What you should do — Within the data, how many lines hold the word "label"? Answer with nothing but the number.

(Document structure recognition data)
----

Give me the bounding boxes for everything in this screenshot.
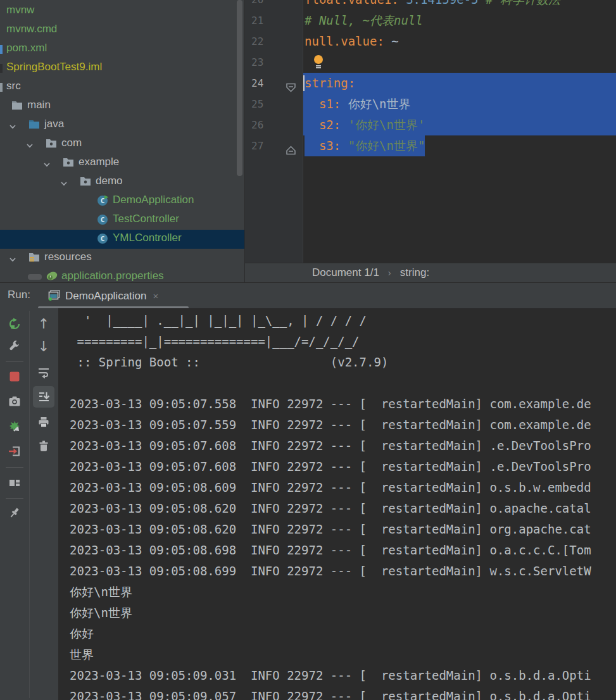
class-icon: C: [97, 214, 108, 225]
line-number: 24: [251, 73, 263, 94]
line-number: 25: [251, 94, 263, 115]
breadcrumb-document[interactable]: Document 1/1: [312, 266, 379, 278]
token: ~: [384, 34, 399, 48]
class-run-icon: C: [97, 195, 108, 206]
down-arrow-icon: ↓: [38, 340, 49, 354]
tree-vertical-scrollbar[interactable]: [237, 0, 242, 176]
line-number: 20: [251, 0, 263, 10]
token: '你好\n世界': [341, 118, 425, 132]
gutter-line-27: 27: [245, 135, 303, 156]
code-line-22: null.value: ~: [303, 31, 616, 52]
pin-tab-button[interactable]: [4, 503, 25, 524]
scroll-to-end-button[interactable]: [33, 386, 54, 408]
tree-item-mvnw[interactable]: mvnw: [0, 2, 244, 21]
tree-item-demo[interactable]: demo: [0, 173, 244, 192]
chevron-down-icon[interactable]: [9, 254, 16, 262]
src-folder-icon: [28, 119, 40, 130]
rerun-button[interactable]: [4, 313, 25, 335]
tree-item-ymlcontroller[interactable]: CYMLController: [0, 230, 244, 249]
tree-item-resources[interactable]: resources: [0, 249, 244, 268]
token: [305, 97, 319, 111]
token: # 科学计数法: [486, 0, 560, 6]
scroll-down-button[interactable]: ↓: [33, 336, 54, 358]
code-line-23: [303, 52, 616, 73]
gutter-line-26: 26: [245, 115, 303, 135]
camera-icon: [8, 395, 21, 408]
tree-item-src[interactable]: src: [0, 78, 244, 97]
tree-horizontal-scrollbar[interactable]: [28, 274, 42, 280]
code-line-25: s1: 你好\n世界: [303, 94, 616, 115]
token: [399, 0, 406, 6]
token: # Null, ~代表null: [305, 13, 423, 27]
svg-text:C: C: [101, 235, 105, 243]
code-line-20: float.value1: 3.14159e-5 # 科学计数法: [303, 0, 616, 10]
console-log-line: 2023-03-13 09:05:09.057 INFO 22972 --- […: [70, 686, 616, 700]
line-number: 22: [251, 31, 263, 52]
tree-item-label: application.properties: [61, 270, 164, 282]
console-log-line: 2023-03-13 09:05:08.698 INFO 22972 --- […: [70, 540, 616, 561]
update-application-icon: [8, 420, 21, 433]
clear-console-button[interactable]: [33, 435, 54, 457]
tree-item-springboottest9-iml[interactable]: SpringBootTest9.iml: [0, 59, 244, 78]
chevron-down-icon[interactable]: [43, 159, 51, 167]
project-tree-panel: mvnwmvnw.cmdpom.xmlSpringBootTest9.imlsr…: [0, 0, 244, 282]
token: float.value1:: [305, 0, 399, 6]
token: s2:: [319, 118, 341, 132]
token: 3.14159e-5: [406, 0, 478, 6]
token: string:: [305, 76, 355, 90]
scroll-to-end-icon: [37, 391, 50, 403]
print-button[interactable]: [33, 411, 54, 433]
toolbar-divider: [29, 311, 30, 698]
run-console-icon: [48, 290, 60, 303]
editor-code-area[interactable]: float.value1: 3.14159e-5 # 科学计数法# Null, …: [303, 0, 616, 263]
chevron-down-icon[interactable]: [9, 122, 16, 129]
code-line-24: string:: [303, 73, 616, 94]
token: s1:: [319, 97, 341, 111]
code-line-21: # Null, ~代表null: [303, 10, 616, 31]
tree-item-main[interactable]: main: [0, 97, 244, 116]
tree-item-testcontroller[interactable]: CTestController: [0, 211, 244, 230]
fold-marker-icon[interactable]: [286, 141, 296, 162]
folder-icon: [11, 100, 23, 111]
close-icon[interactable]: ×: [153, 291, 159, 301]
tree-item-label: DemoApplication: [113, 194, 194, 206]
chevron-down-icon[interactable]: [26, 141, 34, 148]
tree-item-label: example: [79, 156, 119, 168]
gutter-line-21: 21: [245, 10, 303, 31]
edit-configuration-button[interactable]: [4, 335, 25, 357]
console-log-line: 2023-03-13 09:05:08.620 INFO 22972 --- […: [70, 519, 616, 540]
thread-dump-button[interactable]: [4, 391, 25, 412]
svg-text:C: C: [101, 197, 105, 205]
tree-item-mvnw-cmd[interactable]: mvnw.cmd: [0, 21, 244, 40]
tree-item-example[interactable]: example: [0, 154, 244, 173]
gutter-line-22: 22: [245, 31, 303, 52]
toolbar-separator: [6, 467, 23, 468]
tree-item-label: mvnw: [6, 4, 34, 16]
run-label: Run:: [8, 289, 30, 301]
rerun-icon: [8, 318, 21, 330]
soft-wrap-button[interactable]: [33, 361, 54, 383]
tree-item-pom-xml[interactable]: pom.xml: [0, 40, 244, 59]
tree-item-java[interactable]: java: [0, 116, 244, 135]
scroll-up-button[interactable]: ↑: [33, 313, 54, 335]
tree-item-label: src: [6, 80, 21, 92]
stop-button[interactable]: [4, 366, 25, 387]
intention-bulb-icon[interactable]: [313, 55, 324, 70]
chevron-down-icon[interactable]: [60, 178, 68, 186]
tree-item-com[interactable]: com: [0, 135, 244, 154]
layout-settings-button[interactable]: [4, 472, 25, 494]
wrench-icon: [8, 340, 21, 353]
console-log-line: 2023-03-13 09:05:07.608 INFO 22972 --- […: [70, 456, 616, 477]
console-program-output-line: 你好\n世界: [70, 582, 616, 603]
exit-button[interactable]: [4, 441, 25, 462]
update-application-button[interactable]: [4, 416, 25, 437]
token: [305, 139, 319, 153]
tree-item-demoapplication[interactable]: CDemoApplication: [0, 192, 244, 211]
run-tab-label: DemoApplication: [65, 290, 147, 302]
breadcrumb-node[interactable]: string:: [400, 266, 429, 278]
console-log-line: :: Spring Boot :: (v2.7.9): [70, 352, 616, 373]
tree-item-label: mvnw.cmd: [6, 23, 57, 35]
run-tab-demoapplication[interactable]: DemoApplication×: [38, 283, 165, 308]
clipped-file-icon: [0, 45, 3, 54]
console-output[interactable]: ' |____| .__|_| |_|_| |_\__, | / / / / =…: [58, 308, 616, 700]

----

Answer space — 8